Le Premier ministre israélien Benjamin Netanyahu ambitionne de transformer Israël en une véritable "super-Sparte" du Moyen-Orient, mais cette vision s'accompagne d'un coût financier exorbitant qui menace les secteurs cruciaux comme l'éducation et la santé.
Suite à l'attaque sans précédent du Hamas le 7 octobre 2023, la facture du conflit a rapidement grimpé à 405 milliards de shekels, soit près de 120 milliards d'euros, comme l’a indiqué le gouverneur de la Banque centrale, Amir Yaron.
"C'est un montant colossal qui dépasse 17% du PIB", a-t-il souligné lors d'un colloque à Herzliya, ville située au nord de Tel-Aviv.
D'autres opérations militaires, notamment contre l'Iran, ont également pesé sur les finances israéliennes, entraînant un coût additionnel estimé à 35 milliards de shekels (environ 10,5 milliards d'euros) jusqu'à l'instauration du cessez-le-feu le 8 avril, selon le ministère des Finances.
Dans ce contexte, le gouvernement israélien a vu le budget militaire plus que doubler depuis le 7 octobre, ce qui a incité à l'emprunt massif sur les marchés internationaux en 2024 et 2025. La dette publique a ainsi atteint plus de 69% du PIB, en hausse par rapport aux 60% d'avant le conflit.
- "Economie du traumatisme" -
Selon Esteban Klor, professeur à l'Université de Jérusalem, les Israéliens font face à un double coût. Le premier réside dans la réduction des budgets sociaux, avec des coupes significatives affectant déjà l'éducation et les infrastructures. "La qualité des services sera compromise", prévient-il.

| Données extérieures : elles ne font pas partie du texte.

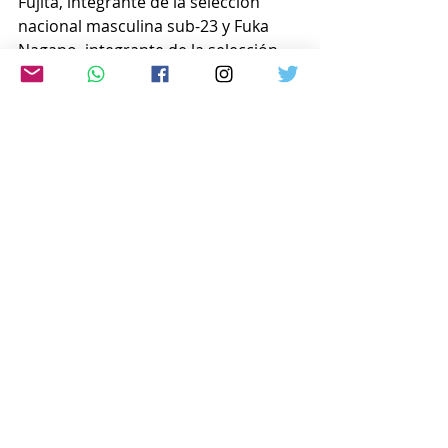
Fujita, integrante de la selección 
nacional masculina sub-23 y Fuka 
Nagano, integrante de la selección 
femenina, conocida como Nadeshiko 
Japón.
  Fujita dijo: “Al usar los nuevos 
uniformes, realmente sentí que los 
Juegos Olímpicos estaban a punto de 
comenzar”.
www.japon-hoy.com.ar
Comentarios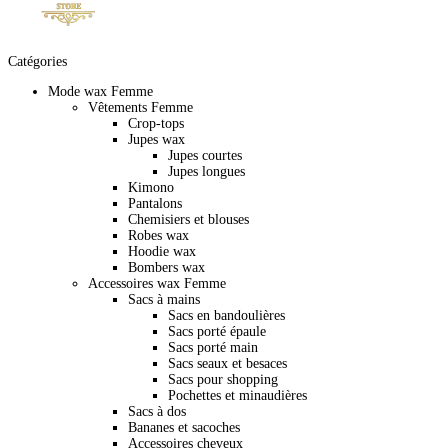
Catégories
Mode wax Femme
Vêtements Femme
Crop-tops
Jupes wax
Jupes courtes
Jupes longues
Kimono
Pantalons
Chemisiers et blouses
Robes wax
Hoodie wax
Bombers wax
Accessoires wax Femme
Sacs à mains
Sacs en bandoulières
Sacs porté épaule
Sacs porté main
Sacs seaux et besaces
Sacs pour shopping
Pochettes et minaudières
Sacs à dos
Bananes et sacoches
Accessoires cheveux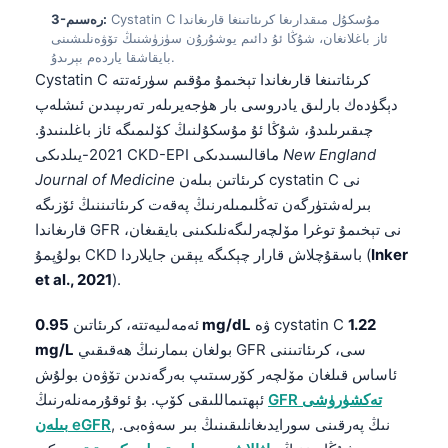
Cystatin C مۇسكۇل مىقدارىغا كرىئاتىنغا قارىغاندا
3-رەسىم:
ئاز باغلانغان، شۇڭا ئۇ دائىم يوشۇرۇن سۈزۈشنىڭ تۆۋەنلىشىنى
بايقاشقا ياردەم بېرىدۇ.
Cystatin C كرىئاتىنغا قارىغاندا تېخىمۇ مۇقىم سۈرئەتتە
دېگۈدەك بارلىق يادروسى بار ھۈجەيرىلەر تەرىپىدىن ئىشلەپ
چىقىرىلىدۇ، شۇڭا ئۇ مۇسكۇلنىڭ كۆلىمىگە ئاز باغلىنىدۇ.
New England
2021-يىلدىكى CKD-EPI ماقالىسىدىكى
كرىئاتىن بىلەن cystatin C نى
Journal of Medicine
بىرلەشتۈرگەن تەڭلىمىلەرنىڭ پەقەت كرىئاتىننىڭ ئۆزىگە
قارىغاندا GFR نى تېخىمۇ توغرا مۆلچەرلىگەنلىكىنى بايقىغان،
Inker
بولۇپمۇ CKD باسقۇچلاش قارار چېكىگە يېقىن جايلاردا (
et al., 2021
).
1.22
ۋە cystatin C
0.95 mg/dL
ئەمەلىيەتتە، كرىئاتىن
بولغان بىمارنىڭ ھەقىقىي GFR سى، كرىئاتىننى
mg/L
ئاساس قىلغان مۆلچەر كۆرسىتىپ بەرگەندىن تۆۋەن بولۇش
GFR تەكشۈرۈشى
ئېھتىماللىقى كۆپ. بۇ ئوقۇرمەنلەرنىڭ
, نىڭ پەرقىنى سورايدىغانلىقىنىڭ بىر سەۋەبى.
بىلەن eGFR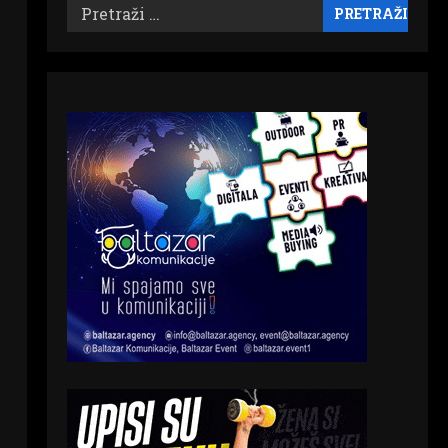
Pretraži: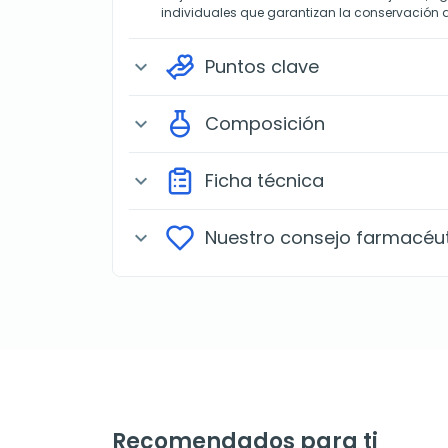
individuales que garantizan la conservación
Puntos clave
expand_more
Composición
expand_more
Ficha técnica
expand_more
Nuestro consejo farmacéu
expand_more
Recomendados para ti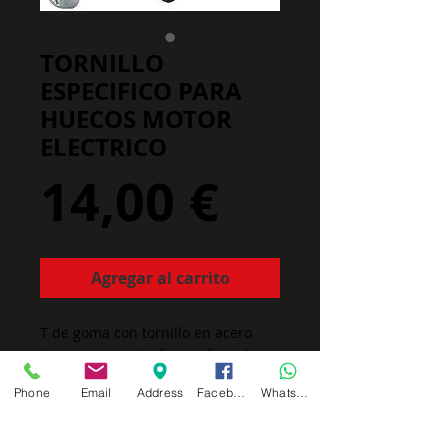
TORNILLO
ESPECIFICO PARA
HUECOS MOTOR
ELECTRICO
Precio
14,00 €
Agregar al carrito
T de goma con tornillo en acero
inox para montar bases de motores
eléctricos en espacios huecos.
Phone
Email
Address
Facebook
Whatsapp
Precio unidad. Gran agarre.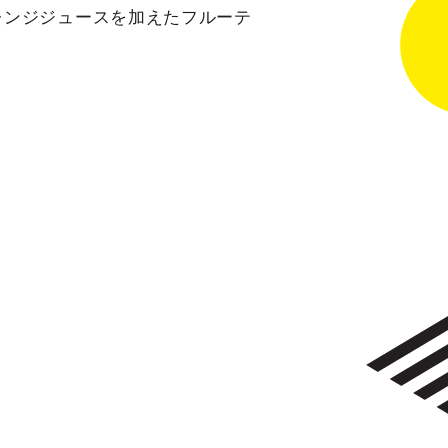
レンジジュースを加えたフルーテ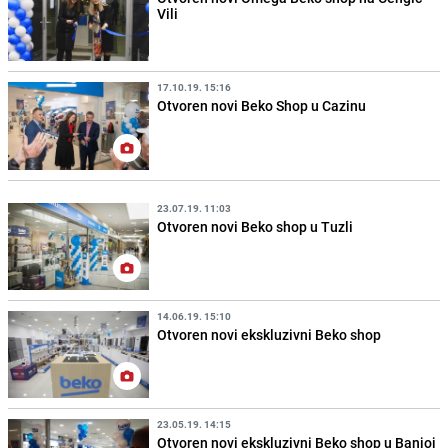
Vili
17.10.19. 15:16
Otvoren novi Beko Shop u Cazinu
23.07.19. 11:03
Otvoren novi Beko shop u Tuzli
14.06.19. 15:10
Otvoren novi ekskluzivni Beko shop
23.05.19. 14:15
Otvoren novi ekskluzivni Beko shop u Banjoj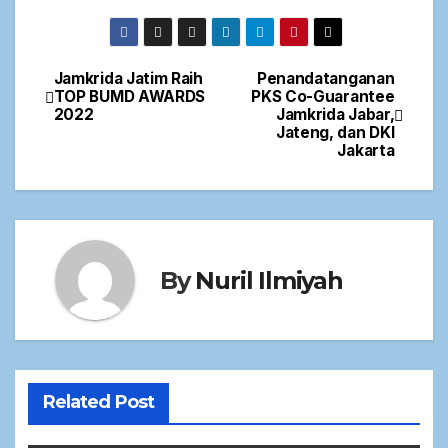
Jamkrida Jatim Raih
Penandatanganan
TOP BUMD AWARDS
PKS Co-Guarantee
2022
Jamkrida Jabar,
Jateng, dan DKI
Jakarta
By
Nuril Ilmiyah
Related Post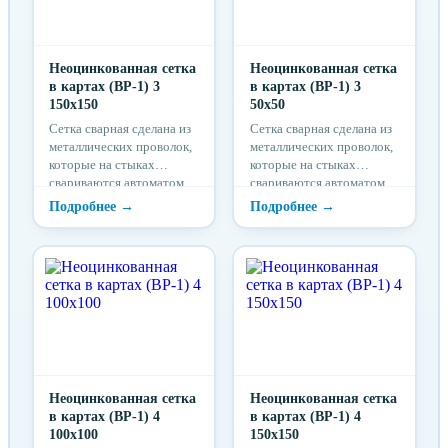
Неоцинкованная сетка
Неоцинкованная сетка
в картах (ВР-1) 3
в картах (ВР-1) 3
150x150
50x50
Сетка сварная сделана из
Сетка сварная сделана из
металлических проволок,
металлических проволок,
которые на стыках
которые на стыках
свариваются автоматом
свариваются автоматом
точечной сварки.
точечной сварки.
Неоцинкованная сетка
Неоцинкованная сетка
в картах (ВР-1) 4
в картах (ВР-1) 4
100x100
150x150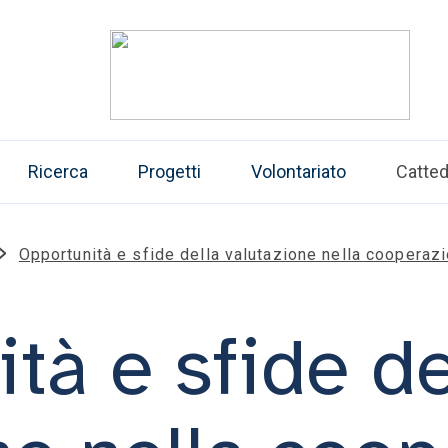
Ricerca
Progetti
Volontariato
Catte
Opportunità e sfide della valutazione nella cooperazi
tà e sfide de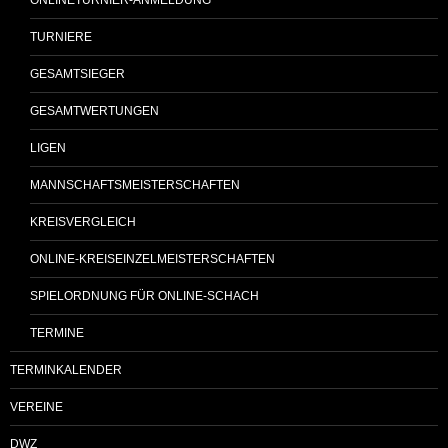
TURNIERE
GESAMTSIEGER
GESAMTWERTUNGEN
LIGEN
MANNSCHAFTSMEISTERSCHAFTEN
KREISVERGLEICH
ONLINE-KREISEINZELMEISTERSCHAFTEN
SPIELORDNUNG FÜR ONLINE-SCHACH
TERMINE
TERMINKALENDER
VEREINE
DWZ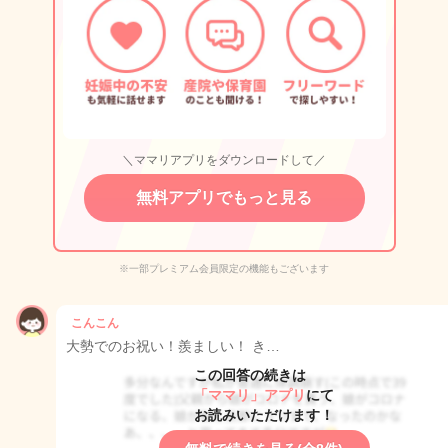
＼ママリアプリをダウンロードして／
無料アプリでもっと見る
※一部プレミアム会員限定の機能もございます
こんこん
大勢でのお祝い！羨ましい！ き…
この回答の続きは
「ママリ」アプリ
にて
お読みいただけます！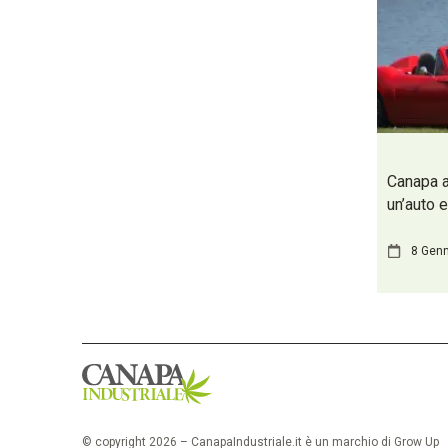
Canapa a
un’auto 
8 Gen
© copyright 2026 – CanapaIndustriale.it è un marchio di Grow Up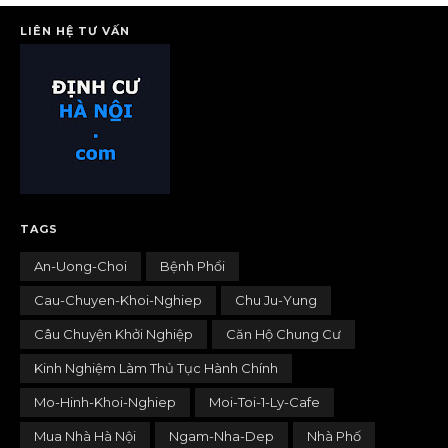
LIÊN HỆ TƯ VẤN
TAGS
An-Uong-Choi
Bệnh Phổi
Cau-Chuyen-Khoi-Nghiep
Chu Ju-Yung
Câu Chuyện Khởi Nghiệp
Căn Hộ Chung Cư
Kinh Nghiệm Làm Thủ Tục Hành Chính
Mo-Hinh-Khoi-Nghiep
Moi-Toi-1-Ly-Cafe
Mua Nhà Hà Nội
Ngam-Nha-Dep
Nhà Phố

Le second coût découle de la mobilisation de milliers de réservistes, affectant la productivité à un moment où la main-d'œuvre est déjà en tension. Une enquête de l'Institut israélien pour la démocratie révèle que 31% de la population a vu ses revenus diminuer depuis le début des hostilités.
Cependant, l’économie israélienne s’est rapidement redressée, affichant en 2024 un PIB revenu à son niveau de 2022, avec une croissance projetée à +2,9% pour 2025. Pourtant, lors du colloque à Herzliya, Tamar Levi-Boneh a alerté sur le risque d'une "économie du traumatisme", où la demande accrue pour le budget de la défense pourrait freiner d'autres investissements essentiels.
- "Supériorité écrasante" -
M. Netanyahu défend une stratégie axée sur l'auto-suffisance militaire, en affirmant qu'Israël doit garantir sa sécurité indépendamment des aides américaines, notamment en annonçant un investissement de 350 milliards de shekels dans les dix prochaines années pour renforcer l'industrie de défense nationale.
Esteban Klor met en garde contre des prévisions suggérant que le budget de la Défense pourrait bientôt excéder 10% du PIB, en appelant à un retour à une situation budgétaire plus équilibrée. Les inégalités en Israël, par ailleurs, demeurent criantes, avec 28% des enfants vivant sous le seuil de pauvreté, aggravées par la guerre selon des données de la Sécurité sociale israélienne.